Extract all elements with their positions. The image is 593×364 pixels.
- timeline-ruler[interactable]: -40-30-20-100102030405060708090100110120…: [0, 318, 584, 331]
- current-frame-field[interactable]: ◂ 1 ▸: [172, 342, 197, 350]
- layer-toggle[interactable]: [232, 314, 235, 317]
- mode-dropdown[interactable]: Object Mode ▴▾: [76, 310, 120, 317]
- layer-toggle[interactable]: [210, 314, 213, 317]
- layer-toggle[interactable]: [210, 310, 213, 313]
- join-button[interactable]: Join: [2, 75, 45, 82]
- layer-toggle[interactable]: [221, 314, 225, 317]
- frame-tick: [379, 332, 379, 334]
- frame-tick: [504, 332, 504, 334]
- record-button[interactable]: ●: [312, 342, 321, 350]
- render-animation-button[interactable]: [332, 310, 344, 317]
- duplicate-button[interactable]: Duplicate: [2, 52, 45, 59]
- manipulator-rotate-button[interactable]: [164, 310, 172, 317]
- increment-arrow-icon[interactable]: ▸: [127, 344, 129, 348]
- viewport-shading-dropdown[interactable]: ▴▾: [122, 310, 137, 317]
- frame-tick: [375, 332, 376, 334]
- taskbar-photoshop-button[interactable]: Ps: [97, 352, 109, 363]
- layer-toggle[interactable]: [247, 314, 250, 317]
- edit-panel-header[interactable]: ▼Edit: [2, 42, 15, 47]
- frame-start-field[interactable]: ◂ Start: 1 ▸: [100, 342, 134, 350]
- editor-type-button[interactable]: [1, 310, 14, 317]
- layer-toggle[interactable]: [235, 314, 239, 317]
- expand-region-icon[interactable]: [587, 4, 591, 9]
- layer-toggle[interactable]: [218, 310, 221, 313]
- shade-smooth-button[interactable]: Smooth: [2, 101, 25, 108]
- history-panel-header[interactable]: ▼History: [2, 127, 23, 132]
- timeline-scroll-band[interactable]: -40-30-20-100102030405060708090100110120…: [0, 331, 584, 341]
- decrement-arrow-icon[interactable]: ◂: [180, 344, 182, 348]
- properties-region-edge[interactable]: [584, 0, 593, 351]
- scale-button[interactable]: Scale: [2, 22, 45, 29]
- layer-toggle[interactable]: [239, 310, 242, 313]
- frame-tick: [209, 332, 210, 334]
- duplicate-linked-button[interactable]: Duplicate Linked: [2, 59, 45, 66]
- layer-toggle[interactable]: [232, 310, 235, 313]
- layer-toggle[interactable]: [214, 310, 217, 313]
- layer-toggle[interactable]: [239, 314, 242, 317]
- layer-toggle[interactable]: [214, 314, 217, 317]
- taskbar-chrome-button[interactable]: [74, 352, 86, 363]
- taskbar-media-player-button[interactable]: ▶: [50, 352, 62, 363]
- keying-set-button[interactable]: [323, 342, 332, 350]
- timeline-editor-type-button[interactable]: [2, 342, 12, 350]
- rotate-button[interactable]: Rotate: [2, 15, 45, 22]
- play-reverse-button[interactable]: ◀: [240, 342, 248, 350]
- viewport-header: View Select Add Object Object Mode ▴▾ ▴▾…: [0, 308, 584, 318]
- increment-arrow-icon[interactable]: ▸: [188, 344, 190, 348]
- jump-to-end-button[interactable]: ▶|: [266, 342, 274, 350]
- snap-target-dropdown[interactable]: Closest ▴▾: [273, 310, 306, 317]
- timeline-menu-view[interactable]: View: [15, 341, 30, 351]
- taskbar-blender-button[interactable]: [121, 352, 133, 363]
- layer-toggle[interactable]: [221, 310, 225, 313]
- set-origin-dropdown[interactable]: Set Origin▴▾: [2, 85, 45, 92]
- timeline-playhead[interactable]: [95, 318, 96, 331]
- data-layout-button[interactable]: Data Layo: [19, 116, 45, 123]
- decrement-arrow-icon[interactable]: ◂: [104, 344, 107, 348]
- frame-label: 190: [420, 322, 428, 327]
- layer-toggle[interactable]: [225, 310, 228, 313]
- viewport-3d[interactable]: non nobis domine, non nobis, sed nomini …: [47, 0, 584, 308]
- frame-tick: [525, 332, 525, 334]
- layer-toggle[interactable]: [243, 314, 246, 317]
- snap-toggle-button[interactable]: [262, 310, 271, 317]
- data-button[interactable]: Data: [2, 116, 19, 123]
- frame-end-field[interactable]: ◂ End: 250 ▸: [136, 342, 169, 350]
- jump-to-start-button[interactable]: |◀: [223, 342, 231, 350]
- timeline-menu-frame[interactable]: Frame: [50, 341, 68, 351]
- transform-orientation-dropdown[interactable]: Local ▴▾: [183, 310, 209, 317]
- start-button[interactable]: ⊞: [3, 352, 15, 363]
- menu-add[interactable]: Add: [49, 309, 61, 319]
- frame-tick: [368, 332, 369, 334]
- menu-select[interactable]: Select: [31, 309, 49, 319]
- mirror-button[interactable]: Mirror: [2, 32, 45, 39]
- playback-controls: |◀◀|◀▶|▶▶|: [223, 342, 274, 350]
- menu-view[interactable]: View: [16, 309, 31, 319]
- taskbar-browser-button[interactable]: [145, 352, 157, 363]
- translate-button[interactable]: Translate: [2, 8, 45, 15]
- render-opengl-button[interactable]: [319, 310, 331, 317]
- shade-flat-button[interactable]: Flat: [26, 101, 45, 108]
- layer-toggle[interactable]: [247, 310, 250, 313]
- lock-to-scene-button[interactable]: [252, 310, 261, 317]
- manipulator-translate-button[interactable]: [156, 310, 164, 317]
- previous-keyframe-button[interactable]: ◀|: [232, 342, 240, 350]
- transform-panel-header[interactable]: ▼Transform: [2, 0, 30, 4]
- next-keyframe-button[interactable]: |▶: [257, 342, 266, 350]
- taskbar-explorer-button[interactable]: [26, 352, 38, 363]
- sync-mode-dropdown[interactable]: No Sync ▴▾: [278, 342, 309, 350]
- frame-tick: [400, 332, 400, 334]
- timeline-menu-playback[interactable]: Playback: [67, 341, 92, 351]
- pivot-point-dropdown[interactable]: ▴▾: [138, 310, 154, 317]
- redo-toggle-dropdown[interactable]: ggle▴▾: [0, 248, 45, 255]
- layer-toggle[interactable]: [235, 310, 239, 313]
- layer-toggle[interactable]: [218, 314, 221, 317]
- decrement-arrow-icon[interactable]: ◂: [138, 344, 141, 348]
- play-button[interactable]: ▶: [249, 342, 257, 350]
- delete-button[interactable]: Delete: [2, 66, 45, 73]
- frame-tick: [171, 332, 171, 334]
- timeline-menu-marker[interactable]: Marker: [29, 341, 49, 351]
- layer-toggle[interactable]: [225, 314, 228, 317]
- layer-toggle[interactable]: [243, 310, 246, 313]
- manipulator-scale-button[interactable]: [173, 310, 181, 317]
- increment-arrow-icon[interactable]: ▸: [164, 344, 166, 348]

**Assigned task**
Reproduce the material in full. Keep it identical to the original.

**Written response**
Extract all elements with their positions. The image is 593×364 pixels.
- timeline-ruler[interactable]: -40-30-20-100102030405060708090100110120…: [0, 318, 584, 331]
- current-frame-field[interactable]: ◂ 1 ▸: [172, 342, 197, 350]
- layer-toggle[interactable]: [232, 314, 235, 317]
- mode-dropdown[interactable]: Object Mode ▴▾: [76, 310, 120, 317]
- layer-toggle[interactable]: [210, 314, 213, 317]
- layer-toggle[interactable]: [210, 310, 213, 313]
- join-button[interactable]: Join: [2, 75, 45, 82]
- layer-toggle[interactable]: [221, 314, 225, 317]
- frame-tick: [379, 332, 379, 334]
- frame-tick: [504, 332, 504, 334]
- record-button[interactable]: ●: [312, 342, 321, 350]
- render-animation-button[interactable]: [332, 310, 344, 317]
- duplicate-button[interactable]: Duplicate: [2, 52, 45, 59]
- manipulator-rotate-button[interactable]: [164, 310, 172, 317]
- increment-arrow-icon[interactable]: ▸: [127, 344, 129, 348]
- viewport-shading-dropdown[interactable]: ▴▾: [122, 310, 137, 317]
- frame-tick: [375, 332, 376, 334]
- taskbar-photoshop-button[interactable]: Ps: [97, 352, 109, 363]
- layer-toggle[interactable]: [247, 314, 250, 317]
- edit-panel-header[interactable]: ▼Edit: [2, 42, 15, 47]
- frame-start-field[interactable]: ◂ Start: 1 ▸: [100, 342, 134, 350]
- editor-type-button[interactable]: [1, 310, 14, 317]
- layer-toggle[interactable]: [235, 314, 239, 317]
- expand-region-icon[interactable]: [587, 4, 591, 9]
- layer-toggle[interactable]: [218, 310, 221, 313]
- shade-smooth-button[interactable]: Smooth: [2, 101, 25, 108]
- history-panel-header[interactable]: ▼History: [2, 127, 23, 132]
- timeline-scroll-band[interactable]: -40-30-20-100102030405060708090100110120…: [0, 331, 584, 341]
- decrement-arrow-icon[interactable]: ◂: [180, 344, 182, 348]
- properties-region-edge[interactable]: [584, 0, 593, 351]
- scale-button[interactable]: Scale: [2, 22, 45, 29]
- layer-toggle[interactable]: [239, 310, 242, 313]
- frame-tick: [209, 332, 210, 334]
- duplicate-linked-button[interactable]: Duplicate Linked: [2, 59, 45, 66]
- layer-toggle[interactable]: [232, 310, 235, 313]
- layer-toggle[interactable]: [214, 310, 217, 313]
- layer-toggle[interactable]: [239, 314, 242, 317]
- layer-toggle[interactable]: [214, 314, 217, 317]
- taskbar-chrome-button[interactable]: [74, 352, 86, 363]
- taskbar-media-player-button[interactable]: ▶: [50, 352, 62, 363]
- keying-set-button[interactable]: [323, 342, 332, 350]
- timeline-editor-type-button[interactable]: [2, 342, 12, 350]
- rotate-button[interactable]: Rotate: [2, 15, 45, 22]
- play-reverse-button[interactable]: ◀: [240, 342, 248, 350]
- viewport-header: View Select Add Object Object Mode ▴▾ ▴▾…: [0, 308, 584, 318]
- increment-arrow-icon[interactable]: ▸: [188, 344, 190, 348]
- jump-to-end-button[interactable]: ▶|: [266, 342, 274, 350]
- snap-target-dropdown[interactable]: Closest ▴▾: [273, 310, 306, 317]
- timeline-menu-view[interactable]: View: [15, 341, 30, 351]
- taskbar-blender-button[interactable]: [121, 352, 133, 363]
- layer-toggle[interactable]: [221, 310, 225, 313]
- set-origin-dropdown[interactable]: Set Origin▴▾: [2, 85, 45, 92]
- timeline-playhead[interactable]: [95, 318, 96, 331]
- data-layout-button[interactable]: Data Layo: [19, 116, 45, 123]
- decrement-arrow-icon[interactable]: ◂: [104, 344, 107, 348]
- frame-label: 190: [420, 322, 428, 327]
- layer-toggle[interactable]: [225, 310, 228, 313]
- viewport-3d[interactable]: non nobis domine, non nobis, sed nomini …: [47, 0, 584, 308]
- frame-tick: [525, 332, 525, 334]
- layer-toggle[interactable]: [243, 314, 246, 317]
- snap-toggle-button[interactable]: [262, 310, 271, 317]
- data-button[interactable]: Data: [2, 116, 19, 123]
- frame-end-field[interactable]: ◂ End: 250 ▸: [136, 342, 169, 350]
- jump-to-start-button[interactable]: |◀: [223, 342, 231, 350]
- timeline-menu-frame[interactable]: Frame: [50, 341, 68, 351]
- transform-orientation-dropdown[interactable]: Local ▴▾: [183, 310, 209, 317]
- start-button[interactable]: ⊞: [3, 352, 15, 363]
- menu-add[interactable]: Add: [49, 309, 61, 319]
- frame-tick: [368, 332, 369, 334]
- menu-select[interactable]: Select: [31, 309, 49, 319]
- mirror-button[interactable]: Mirror: [2, 32, 45, 39]
- playback-controls: |◀◀|◀▶|▶▶|: [223, 342, 274, 350]
- menu-view[interactable]: View: [16, 309, 31, 319]
- taskbar-browser-button[interactable]: [145, 352, 157, 363]
- translate-button[interactable]: Translate: [2, 8, 45, 15]
- render-opengl-button[interactable]: [319, 310, 331, 317]
- shade-flat-button[interactable]: Flat: [26, 101, 45, 108]
- layer-toggle[interactable]: [247, 310, 250, 313]
- lock-to-scene-button[interactable]: [252, 310, 261, 317]
- manipulator-translate-button[interactable]: [156, 310, 164, 317]
- previous-keyframe-button[interactable]: ◀|: [232, 342, 240, 350]
- transform-panel-header[interactable]: ▼Transform: [2, 0, 30, 4]
- next-keyframe-button[interactable]: |▶: [257, 342, 266, 350]
- taskbar-explorer-button[interactable]: [26, 352, 38, 363]
- sync-mode-dropdown[interactable]: No Sync ▴▾: [278, 342, 309, 350]
- frame-tick: [400, 332, 400, 334]
- timeline-menu-playback[interactable]: Playback: [67, 341, 92, 351]
- pivot-point-dropdown[interactable]: ▴▾: [138, 310, 154, 317]
- redo-toggle-dropdown[interactable]: ggle▴▾: [0, 248, 45, 255]
- layer-toggle[interactable]: [235, 310, 239, 313]
- layer-toggle[interactable]: [218, 314, 221, 317]
- decrement-arrow-icon[interactable]: ◂: [138, 344, 141, 348]
- play-button[interactable]: ▶: [249, 342, 257, 350]
- delete-button[interactable]: Delete: [2, 66, 45, 73]
- frame-tick: [171, 332, 171, 334]
- timeline-menu-marker[interactable]: Marker: [29, 341, 49, 351]
- layer-toggle[interactable]: [225, 314, 228, 317]
- layer-toggle[interactable]: [243, 310, 246, 313]
- manipulator-scale-button[interactable]: [173, 310, 181, 317]
- increment-arrow-icon[interactable]: ▸: [164, 344, 166, 348]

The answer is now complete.